Hm ... there's been some recent work to reduce O(N^2) behaviors in
pg_dump when there are many objects to dump, but I'm not sure that's
relevant to your situation, because before 9.0 pg_dump didn't treat
blobs as full-fledged database objects.  You wouldn't happen to be
trying to use a 9.0 or later pg_dump would you?  Exactly what 8.4.x
release is this, anyway?

            regards, tom lane


Re: problems with large objects dump

From
Sergio Gabriel Rodriguez
Date:
On Thu, Sep 20, 2012 at 11:35 AM, Tom Lane <tgl@sss.pgh.pa.us> wrote:
 You wouldn't happen to be
trying to use a 9.0 or later pg_dump would you?  Exactly what 8.4.x
release is this, anyway?



Tom, thanks for replying, yes, we tried it with postgres postgres 9.1 and 9.2 and the behavior is exactly the same. The production version is 8.4.9

Greetings, 

sergio. 

Re: problems with large objects dump

From
Tom Lane
Date:
Sergio Gabriel Rodriguez <sgrodriguez@gmail.com> writes:
> On Thu, Sep 20, 2012 at 11:35 AM, Tom Lane <tgl@sss.pgh.pa.us> wrote:
>> You wouldn't happen to be
>> trying to use a 9.0 or later pg_dump would you?  Exactly what 8.4.x
>> release is this, anyway?

> Tom, thanks for replying, yes, we tried it with postgres postgres 9.1 and
> 9.2 and the behavior is exactly the same. The production version is 8.4.9

Well, I see three different fixes for O(N^2) pg_dump performance
problems in the 8.4.x change logs since 8.4.9, so you're a bit behind
the times there.  However, all of those fixes would have been in 9.2.0,
so if you saw no improvement with a 9.2.0 pg_dump then the problem is
something else.  Can you put together a test case for somebody else to
try, or try to locate the bottleneck yourself using oprofile or perf?

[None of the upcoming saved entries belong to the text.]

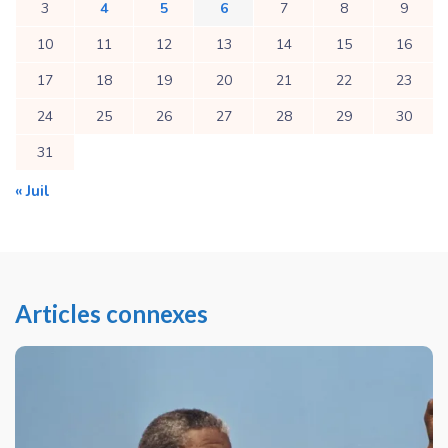
3
4
5
6
7
8
9
10
11
12
13
14
15
16
17
18
19
20
21
22
23
24
25
26
27
28
29
30
31
« Juil
Articles connexes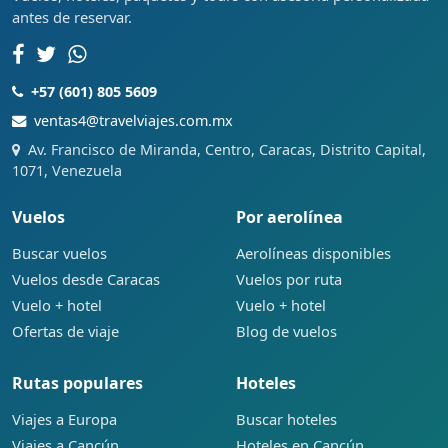
antes de reservar.
+57 (601) 805 5609
ventas4@travelviajes.com.mx
Av. Francisco de Miranda, Centro, Caracas, Distrito Capital,
1071, Venezuela
Vuelos
Por aerolínea
Buscar vuelos
Aerolíneas disponibles
Vuelos desde Caracas
Vuelos por ruta
Vuelo + hotel
Vuelo + hotel
Ofertas de viaje
Blog de vuelos
Rutas populares
Hoteles
Viajes a Europa
Buscar hoteles
Viajes a Cancún
Hoteles en Cancún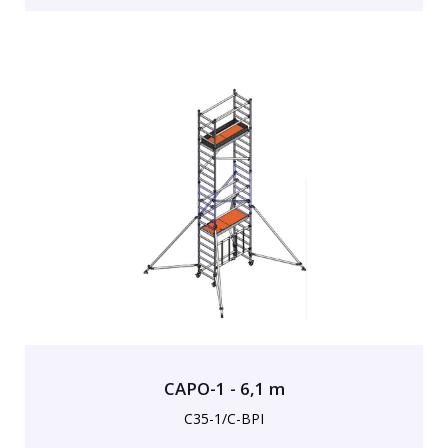
CAPO-1 - 6,1 m
C35-1/C-BPI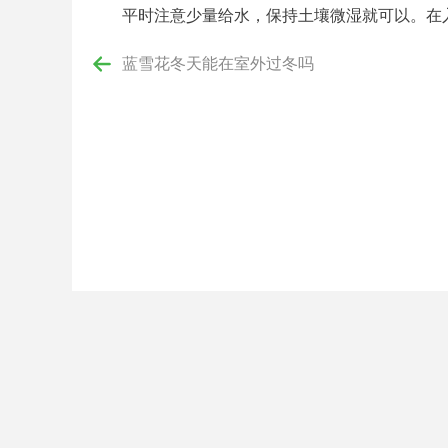
平时注意少量给水，保持土壤微湿就可以。在
蓝雪花冬天能在室外过冬吗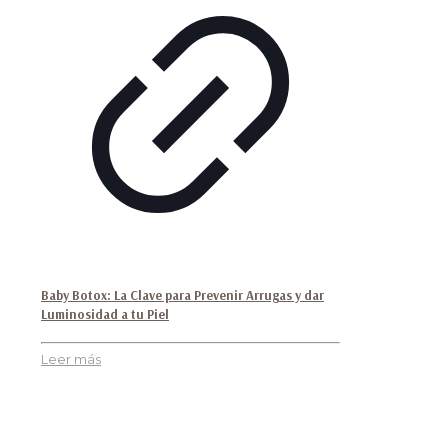
Baby Botox: La Clave para Prevenir Arrugas y dar
Luminosidad a tu Piel
Leer más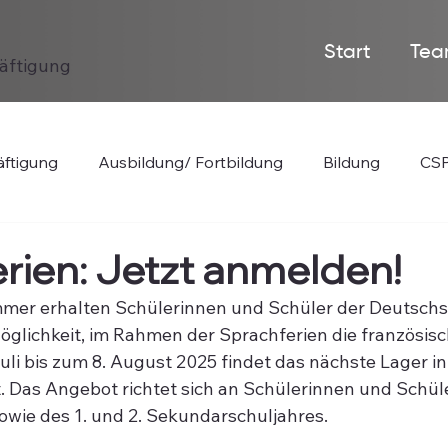
Start
Tea
häftigung
ftigung
Ausbildung/ Fortbildung
Bildung
CSP
rien: Jetzt anmelden!
mer erhalten Schülerinnen und Schüler der Deutschs
glichkeit, im Rahmen der Sprachferien die französisc
uli bis zum 8. August 2025 findet das nächste Lager in
Das Angebot richtet sich an Schülerinnen und Schüler
owie des 1. und 2. Sekundarschuljahres.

            regards, tom lane


Re: problems with large objects dump

From
Sergio Gabriel Rodriguez
Date:
Hi, 
    I tried with Postgresql 9.2 and the process used to take almost a day and a half, was significantly reduced to 6 hours, before failing even used to take four hours. My question now is, how long should it take the backup for a 200GB database with 80% of large objects?

Hp proliant Xeon G5
32 GB RAM
OS SLES 10 + logs --> raid 6
data-->raid 6

thanks!

On Thu, Sep 20, 2012 at 12:53 PM, Sergio Gabriel Rodriguez <sgrodriguez@gmail.com> wrote:
On Thu, Sep 20, 2012 at 11:35 AM, Tom Lane <tgl@sss.pgh.pa.us> wrote:
 You wouldn't happen to be
trying to use a 9.0 or later pg_dump would you?  Exactly what 8.4.x
release is this, anyway?



Tom, thanks for replying, yes, we tried it with postgres postgres 9.1 and 9.2 and the behavior is exactly the same. The production version is 8.4.9

Greetings, 

sergio. 


Re: problems with large objects dump

From
Tom Lane
Date:
Sergio Gabriel Rodriguez <sgrodriguez@gmail.com> writes:
>     I tried with Postgresql 9.2 and the process used to take almost a day
> and a half, was significantly reduced to 6 hours, before failing even used
> to take four hours. My question now is, how long should it take the backup
> for a 200GB database with 80% of large objects?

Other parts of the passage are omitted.